Ma sarete come Radio Padania?
«Ci differenzieremo in maniera estrema da loro. Mi vengono i brividi quando ne sento parlare perché contesto e condanno l’atteggiamento utilizzato da coloro che hanno usufruito da Radio Padania. Rispettiamo i valori, le coscienze e il diritto di tutti di esprimersi. Radio Padania l’accettiamo come un’idea di voce del territorio ma non accettiamo l’atteggiamento che viene trasmesso da questa radio. Un atteggiamento razzista, sfregiante verso i diritti dei meridionali. Mi rifiuto di pensare che siano in molti a pensare che i meridionali siano dei parassiti, che siano un male per le loro città. Che si guardino intorno e realizzino come un buon 50% dei loro concittadini è anche di estrazione meridionale. Noi non vogliamo fare battaglie offendendo la gente, accettiamo tutte le posizioni. Ma siamo consapevoli che la Sicilia ha bisogno di comunicare senza filtri».

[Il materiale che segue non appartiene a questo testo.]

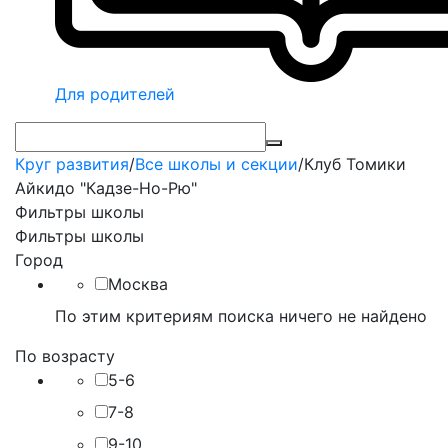
Для родителей
Круг развития
/
Все школы и секции
/
Клуб Томики
Айкидо "Кадзе-Но-Рю"
Фильтры школы
Фильтры школы
Город
Москва
По этим критериям поиска ничего не найдено
По возрасту
5-6
7-8
9-10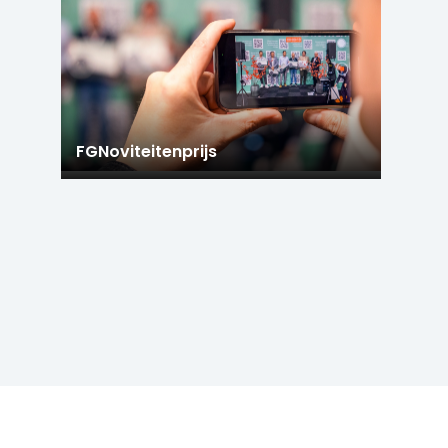
FGNoviteitenprijs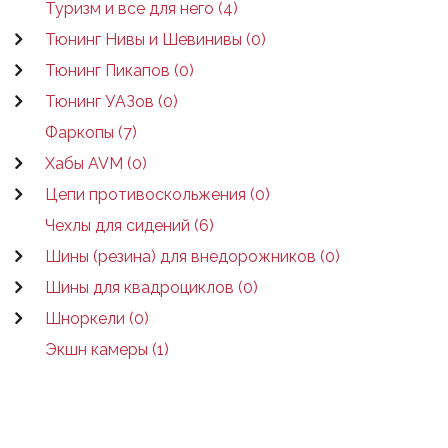
Туризм и все для него (4)
Тюнинг Нивы и Шевинивы (0)
Тюнинг Пикапов (0)
Тюнинг УАЗов (0)
Фаркопы (7)
Хабы AVM (0)
Цепи противоскольжения (0)
Чехлы для сидений (6)
Шины (резина) для внедорожников (0)
Шины для квадроциклов (0)
Шноркели (0)
Экшн камеры (1)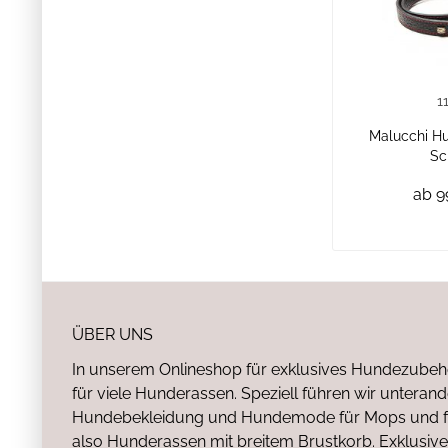
1
Malucchi Hu
Sc
ab 9
ÜBER UNS
In unserem Onlineshop für exklusives Hundezubeh
für viele Hunderassen. Speziell führen wir untera
Hundebekleidung und Hundemode für Mops und fr
also Hunderassen mit breitem Brustkorb. Exklusive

Da chi verrà gestita la vostra radio?
«Ho avuto il piacere di essere chiamato dal Presidente Lombardo per questo incarico di gestione del progetto che ho preso con tanto entusiasmo essendo uno dei primi autonomisti in Sicilia. Sono animato dall’amore per questa terra che è il sentimento fondamentale da mettere in campo. Questo lo farò con un gruppo di giovani collaboratori che vorranno fare proprio questo».

Quali contenuti verranno proposti ai radioascoltatori?
«Saranno quelli di un classico palinsesto radiofonico tout court. Parleremo di musica, storia, arte, cinema, sport, politica ovviamente, cronaca. Faremo la rassegna stampa, organizzeremo dei dibattiti con ospiti in studio. Cercheremo di mettere al centro dell’attenzione anche il popolo migrato, quello che non sta più in Sicilia ma che vuole avere notizie dalla Sicilia. Cercheremo di miscelare il tutto in uno spazio di 24 ore. Accetteremo ovviamente i consigli dei nostri radioascoltatori per migliorarci».

Come verrà finanziata Radio Autonoma?
«La radio parte dal presupposto che sarà il Movimento per l’Autonomia a finanziarla. Non saremo la radio che naviga nell’oro o che farà voli pindarici. Punteremo sulla militanza come ha chiesto il Presidente Lombardo. Quindi, tutti i militanti e i giovani saranno volontari dell’informazione. In tempi non sospetti, parlavo di una “task force per la comunicazione” per far sì che la Sicilia venga protetta da chi spara sempre contro di noi. Non ci possiamo permettere di pagare i nostri volontari ma avremo bisogno di contributi da chi crede in questo tipo di promozione mediatica».

Può anticiparmi dei nomi di leader che saranno spesso ai microfoni della vostra radio?
«Non sappiamo ancora chi saranno i leader che avremo ospiti in radio. Noi ci auguriamo che saranno presenti tutti i leader che amano la nostra isola. A loro apriremo la radio, realizzando approfondimenti andando nel merito di ciò che sono le nostri radici. Il politico moderno sarà ben accetto. Ma andremo a fare anche un percorso storico: punteremo molto sul dialetto e sulle varie sfumature linguistiche di ogni provincia. Andremo in giro a intervistare i personaggi locali e daremo voce a tutti i territori».